- **Instructions for the task**: What are the lines, copied exactly, from the one containing "Karloman zich wel vestigde in d" through the last line of the records below, both included?

<<<<

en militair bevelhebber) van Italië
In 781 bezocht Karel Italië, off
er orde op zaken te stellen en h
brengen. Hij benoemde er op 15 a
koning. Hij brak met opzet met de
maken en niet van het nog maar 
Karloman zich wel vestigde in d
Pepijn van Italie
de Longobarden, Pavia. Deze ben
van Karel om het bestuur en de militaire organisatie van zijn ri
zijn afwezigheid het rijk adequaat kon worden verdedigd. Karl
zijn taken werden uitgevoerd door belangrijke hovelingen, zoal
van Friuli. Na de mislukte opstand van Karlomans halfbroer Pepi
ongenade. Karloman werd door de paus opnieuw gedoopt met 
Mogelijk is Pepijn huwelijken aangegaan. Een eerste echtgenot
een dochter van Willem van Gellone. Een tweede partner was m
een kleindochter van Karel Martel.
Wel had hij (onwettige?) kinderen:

>>>>

- **Exercise solution**:
Karloman zich wel vestigde in d
Pepijn van Italie
de Longobarden, Pavia. Deze ben
van Karel om het bestuur en de militaire organisatie van zijn ri
zijn afwezigheid het rijk adequaat kon worden verdedigd. Karl
zijn taken werden uitgevoerd door belangrijke hovelingen, zoal
van Friuli. Na de mislukte opstand van Karlomans halfbroer Pepi
ongenade. Karloman werd door de paus opnieuw gedoopt met 
Mogelijk is Pepijn huwelijken aangegaan. Een eerste echtgenot
een dochter van Willem van Gellone. Een tweede partner was m
een kleindochter van Karel Martel.
Wel had hij (onwettige?) kinderen:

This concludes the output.